**Activity**. In the entries below, print exactly the lines from the first through the one with "استيكر التوابل و الملاحظات", both included, and none of the pictures.
(Beginning of Records provided)
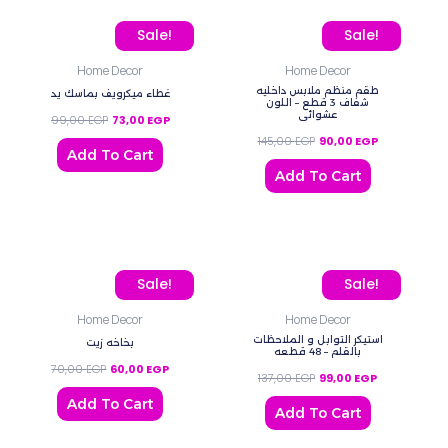
Original price was: 99,00 EGP.
Current price is: 73,00 EGP.
Original price was: 145,0
Current price
Sale!
Sale!
Home Decor
Home Decor
طقم منظم ملابس داخليه
غطاء ميكرويف بماسك يد
شفاف 3 قطع – اللون
عشوائي
99,00
EGP
73,00
EGP
145,00
EGP
90,00
EGP
Add To Cart
Add To Cart
Original price was: 70,00 EGP.
Current price is: 60,00 EGP.
Original price was: 137,0
Current price
Sale!
Sale!
Home Decor
Home Decor
استيكر التوابل و الملاحظات
بخاخه زيت
بالقلم – 48 قطعه
70,00
EGP
60,00
EGP
137,00
EGP
99,00
EGP
Add To Cart
Add To Cart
(End of Records provided)
**Result below**.
Original price was: 99,00 EGP.
Current price is: 73,00 EGP.
Original price was: 145,0
Current price
Sale!
Sale!
Home Decor
Home Decor
طقم منظم ملابس داخليه
غطاء ميكرويف بماسك يد
شفاف 3 قطع – اللون
عشوائي
99,00
EGP
73,00
EGP
145,00
EGP
90,00
EGP
Add To Cart
Add To Cart
Original price was: 70,00 EGP.
Current price is: 60,00 EGP.
Original price was: 137,0
Current price
Sale!
Sale!
Home Decor
Home Decor
استيكر التوابل و الملاحظات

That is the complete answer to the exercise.